This article originally appeared in the Culture section of Bloomberg News on September 19, 2008.
Sept. 19 (Bloomberg) — The most rewarding number in Wednesday’s opening night of New York City Center’s annual Fall for Dance marathon came last: a dozen of the National Ballet of Canada’s men magnificently performing Jiri Kylian’s “Soldiers’ Mass.” The dance was composed in 1980; its message, of the men’s fear, courage, patriotism, bonding and hope so certain to be defeated, couldn’t be more timely.
Beautiful, too, though not so understandable, was the world premiere of Thailand’s Pichet Klunchun Dance Company in “Chui Chai” (“Transformation”). A handful of women create a golden glow in their elaborate robes, elegantly topped by headdresses with quivering spires. They manipulate their wrists, fingers and feet in the eloquent, grotesque style required by their tradition. A sole man, dressed in workaday black T-shirt and trousers, joins them: a wistful acolyte. The point remains unclear (other than the presenters’ impulse to go global).
The curtain raiser was Shen Wei Dance Arts in excerpts from his 2005 “Map.” His work, which has many fans (I’m not one) tends to be more pictorial than “dancey,” often in slow-motion and self-consciously gorgeous. Though “Map” features swifter, more forceful action, I found it no more engaging than his other pieces.
It sets its 14 dancers in the pretentious backdrop’s futuristic landscape. They transform from motionless blobs to triumphantly erect figures, then to agitated moves — endlessly repetitious and void of choreographic interest — in strict patterns that threaten to go on forever.
Keigwin + Company presented “Fire,” excerpted from Larry Keigwin’s recent “Elements.” I cringed at its grade-school humor; the audience loved it.
Must-See Hula
There is plenty to look forward to on the other programs in Fall for Dance, one of the city’s great culture bargains (every seat is $10 at every performance). First among the coming attractions that are Must Sees for me is “The Gentlemen of Halau Na Kamalei.” My knowledge of the hula is pathetically limited to the National Geographics of my childhood. I’ve never seen the emblematic Hawaiian dance done live and never even knew that men did it as well as women. Now’s my chance.

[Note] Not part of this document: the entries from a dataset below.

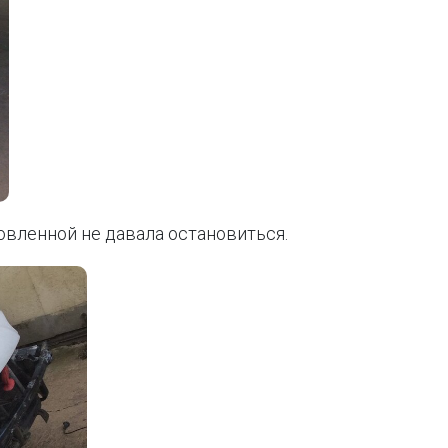
овленной не давала остановиться.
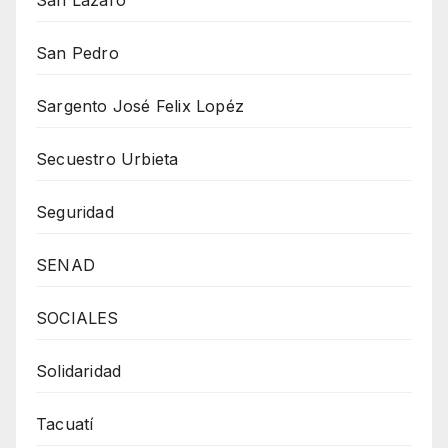
San Pedro
Sargento José Felix Lopéz
Secuestro Urbieta
Seguridad
SENAD
SOCIALES
Solidaridad
Tacuatí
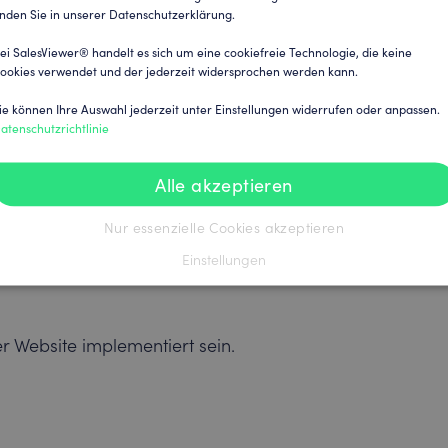
rt“ auf „Benutzerdefinierter Code“, und
inden Sie in unserer Datenschutzerklärung.
 Code bearbeiten“.
ei SalesViewer® handelt es sich um eine cookiefreie Technologie, die keine
ookies verwendet und der jederzeit widersprochen werden kann.
tfeld den SalesViewer®-Trackingcode
ie können Ihre Auswahl jederzeit unter Einstellungen widerrufen oder anpassen.
rackingcode“ als Namen für den Code
atenschutzrichtlinie
Alle akzeptieren
ufügen“, die Auswahl „Alle Seiten“.
Nur essenzielle Cookies akzeptieren
e bitte „Kopf“ aus.
Einstellungen
er Website implementiert sein.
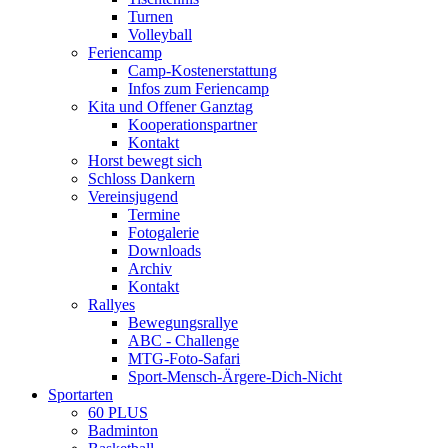
Turnen
Volleyball
Feriencamp
Camp-Kostenerstattung
Infos zum Feriencamp
Kita und Offener Ganztag
Kooperationspartner
Kontakt
Horst bewegt sich
Schloss Dankern
Vereinsjugend
Termine
Fotogalerie
Downloads
Archiv
Kontakt
Rallyes
Bewegungsrallye
ABC - Challenge
MTG-Foto-Safari
Sport-Mensch-Ärgere-Dich-Nicht
Sportarten
60 PLUS
Badminton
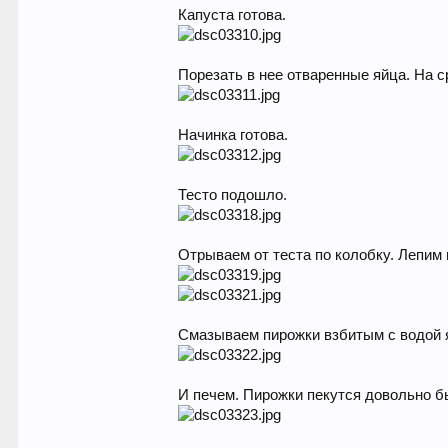
Капуста готова.
Порезать в нее отваренные яйца. На с
Начинка готова.
Тесто подошло.
Отрываем от теста по колобку. Лепим 
Смазываем пирожки взбитым с водой 
И печем. Пирожки пекутся довольно бы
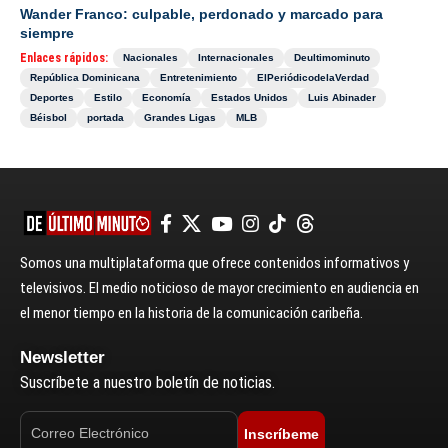
Wander Franco: culpable, perdonado y marcado para
siempre
Enlaces rápidos:
Nacionales
Internacionales
Deultimominuto
República Dominicana
Entretenimiento
ElPeriódicodelaVerdad
Deportes
Estilo
Economía
Estados Unidos
Luis Abinader
Béisbol
portada
Grandes Ligas
MLB
Somos una multiplataforma que ofrece contenidos informativos y
televisivos. El medio noticioso de mayor crecimiento en audiencia en
el menor tiempo en la historia de la comunicación caribeña.
Newsletter
Suscríbete a nuestro boletín de noticias.
Inscríbeme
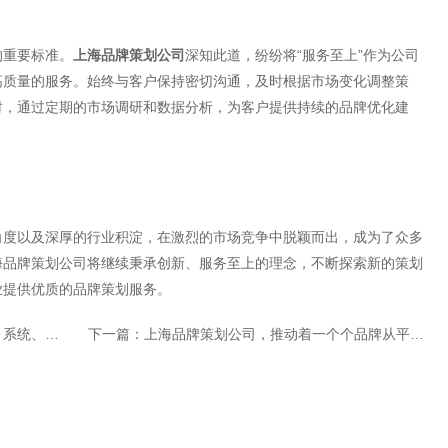
的重要标准。
上海品牌策划公司
深知此道，纷纷将“服务至上”作为公司
高质量的服务。始终与客户保持密切沟通，及时根据市场变化调整策
时，通过定期的市场调研和数据分析，为客户提供持续的品牌优化建
角度以及深厚的行业积淀，在激烈的市场竞争中脱颖而出，成为了众多
海品牌策划公司将继续秉承创新、服务至上的理念，不断探索新的策划
业提供优质的品牌策划服务。
与执行过程
下一篇：
上海品牌策划公司，推动着一个个品牌从平凡走向非凡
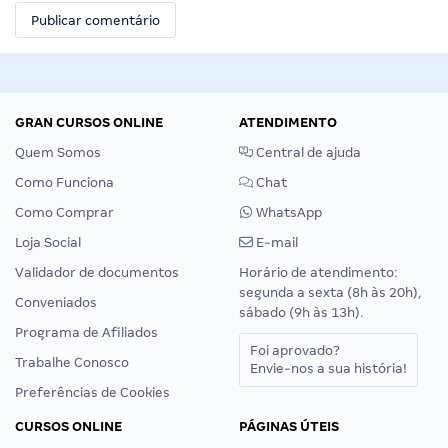
GRAN CURSOS ONLINE
ATENDIMENTO
Quem Somos
Central de ajuda
Como Funciona
Chat
Como Comprar
WhatsApp
Loja Social
E-mail
Validador de documentos
Horário de atendimento:
segunda a sexta (8h às 20h),
Conveniados
sábado (9h às 13h).
Programa de Afiliados
Foi aprovado?
Trabalhe Conosco
Envie-nos a sua história!
Preferências de Cookies
CURSOS ONLINE
PÁGINAS ÚTEIS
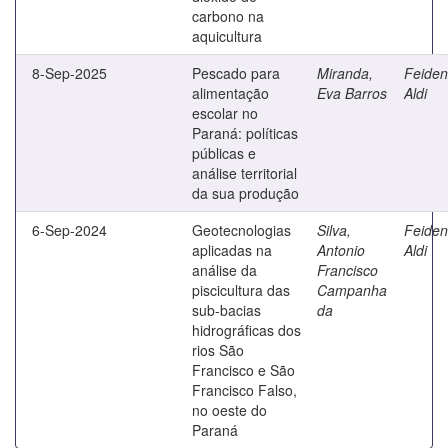
carbono na
aquicultura
8-Sep-2025
Pescado para
Miranda,
Feiden
alimentação
Eva Barros
Aldi
escolar no
Paraná: políticas
públicas e
análise territorial
da sua produção
6-Sep-2024
Geotecnologias
Silva,
Feiden
aplicadas na
Antonio
Aldi
análise da
Francisco
piscicultura das
Campanha
sub-bacias
da
hidrográficas dos
rios São
Francisco e São
Francisco Falso,
no oeste do
Paraná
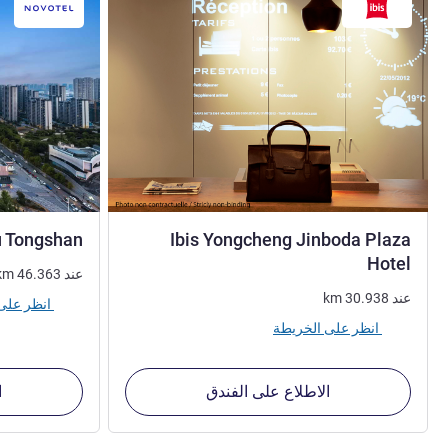
u Tongshan
Ibis Yongcheng Jinboda Plaza
3 نجوم
Hotel
عند
46.363
km
عند
30.938
km
انظر على الخريطة
انظر على الخريطة
الاطلاع على الفندق
ا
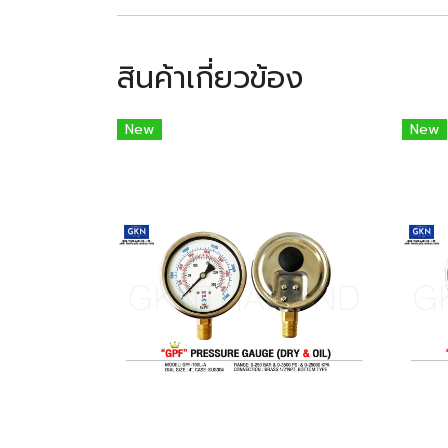
สินค้าเกี่ยวข้อง
New
New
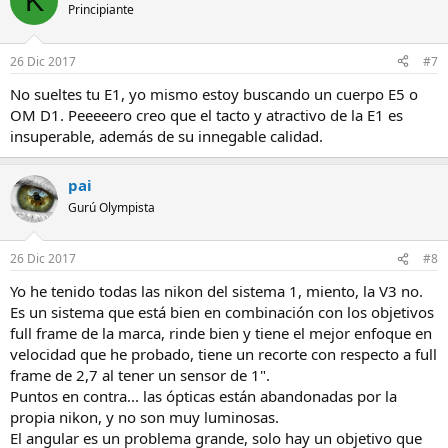
K
Principiante
26 Dic 2017
#7
No sueltes tu E1, yo mismo estoy buscando un cuerpo E5 o
OM D1. Peeeeero creo que el tacto y atractivo de la E1 es
insuperable, además de su innegable calidad.
pai
Gurú Olympista
26 Dic 2017
#8
Yo he tenido todas las nikon del sistema 1, miento, la V3 no.
Es un sistema que está bien en combinación con los objetivos
full frame de la marca, rinde bien y tiene el mejor enfoque en
velocidad que he probado, tiene un recorte con respecto a full
frame de 2,7 al tener un sensor de 1".
Puntos en contra... las ópticas están abandonadas por la
propia nikon, y no son muy luminosas.
El angular es un problema grande, solo hay un objetivo que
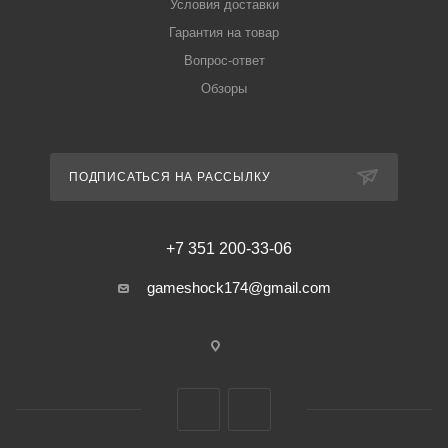
Условия доставки
Гарантия на товар
Вопрос-ответ
Обзоры
ПОДПИСАТЬСЯ НА РАССЫЛКУ
+7 351 200-33-06
gameshock174@gmail.com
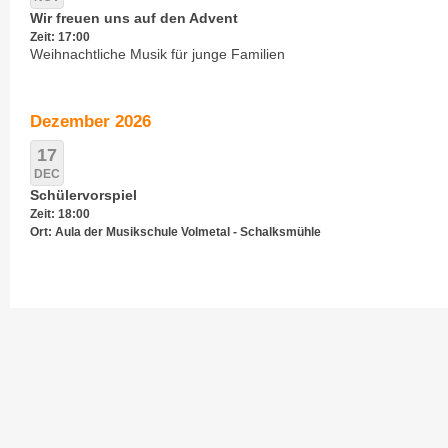
Wir freuen uns auf den Advent
Zeit: 17:00
Weihnachtliche Musik für junge Familien
Dezember 2026
17
DEC
Schülervorspiel
Zeit: 18:00
Ort: Aula der Musikschule Volmetal - Schalksmühle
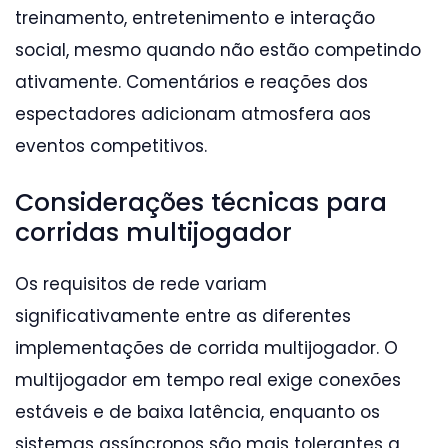
treinamento, entretenimento e interação
social, mesmo quando não estão competindo
ativamente. Comentários e reações dos
espectadores adicionam atmosfera aos
eventos competitivos.
Considerações técnicas para
corridas multijogador
Os requisitos de rede variam
significativamente entre as diferentes
implementações de corrida multijogador. O
multijogador em tempo real exige conexões
estáveis e de baixa latência, enquanto os
sistemas assíncronos são mais tolerantes a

With the San Francisco Ballet performing “In the Night,” Fall for Dance will offer a welcome opportunity to see how companies other than New York City Ballet dance works created by Jerome Robbins.
Suzanne Farrell Ballet, which, through its Balanchine Preservation Initiative, often revives Balanchine works long thought lost, will dance “Pithoprakta” to thorny music by the Greek composer Iannis Xenakis. The title role of this duet was created on Farrell in 1968; who but she, a superb teacher, should give it its afterlife?
And then there’s the bicoastal contemporary choreographer Kate Weare, from whom great things are expected. Typically, she deals with intimate personal relationships, coupling fierce movement with subtle feeling. What she and her company make of them in “The Light Has Not the Arms to Carry Us” remains to be seen. Keep your eye on the redhead, Leslie Kraus, this year’s Fall for Dance poster girl.